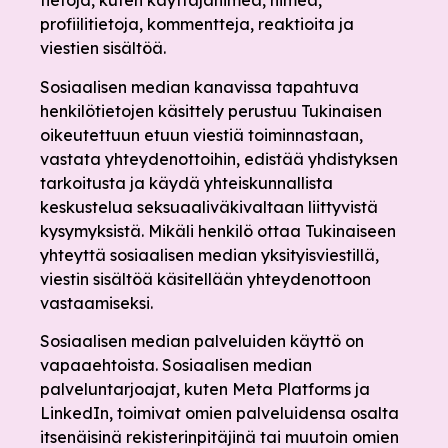
tietoja, kuten käyttäjänimeä, nimeä,
profiilitietoja, kommentteja, reaktioita ja
viestien sisältöä.
Sosiaalisen median kanavissa tapahtuva
henkilötietojen käsittely perustuu Tukinaisen
oikeutettuun etuun viestiä toiminnastaan,
vastata yhteydenottoihin, edistää yhdistyksen
tarkoitusta ja käydä yhteiskunnallista
keskustelua seksuaaliväkivaltaan liittyvistä
kysymyksistä. Mikäli henkilö ottaa Tukinaiseen
yhteyttä sosiaalisen median yksityisviestillä,
viestin sisältöä käsitellään yhteydenottoon
vastaamiseksi.
Sosiaalisen median palveluiden käyttö on
vapaaehtoista. Sosiaalisen median
palveluntarjoajat, kuten Meta Platforms ja
LinkedIn, toimivat omien palveluidensa osalta
itsenäisinä rekisterinpitäjinä tai muutoin omien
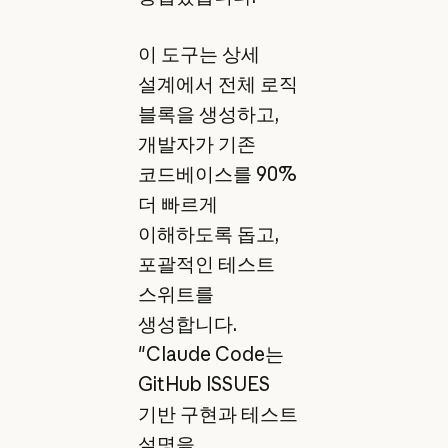
이 도구는 상세
설계에서 전체 로직
블록을 생성하고,
개발자가 기존
코드베이스를 90%
더 빠르게
이해하도록 돕고,
포괄적인 테스트
스위트를
생성합니다.
"Claude Code는
GitHub ISSUES
기반 구현과 테스트
설명을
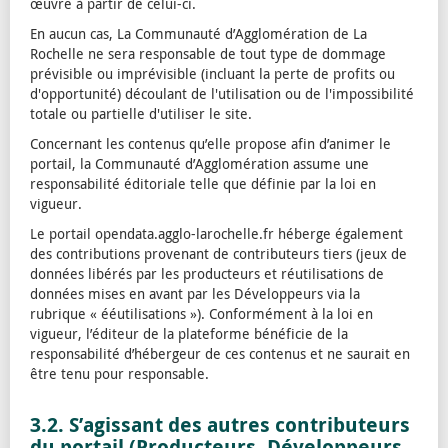
œuvre à partir de celui-ci.
En aucun cas, La Communauté d’Agglomération de La
Rochelle ne sera responsable de tout type de dommage
prévisible ou imprévisible (incluant la perte de profits ou
d'opportunité) découlant de l'utilisation ou de l'impossibilité
totale ou partielle d'utiliser le site.
Concernant les contenus qu’elle propose afin d’animer le
portail, la Communauté d’Agglomération assume une
responsabilité éditoriale telle que définie par la loi en
vigueur.
Le portail opendata.agglo-larochelle.fr héberge également
des contributions provenant de contributeurs tiers (jeux de
données libérés par les producteurs et réutilisations de
données mises en avant par les Développeurs via la
rubrique « ééutilisations »). Conformément à la loi en
vigueur, l’éditeur de la plateforme bénéficie de la
responsabilité d’hébergeur de ces contenus et ne saurait en
être tenu pour responsable.
3.2. S’agissant des autres contributeurs
du portail (Producteurs, Développeurs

________

Work order
In the listing, find every line containing the word "sisältöä" and list it.

Finished task
viestien sisältöä.
viestin sisältöä käsitellään yhteydenottoon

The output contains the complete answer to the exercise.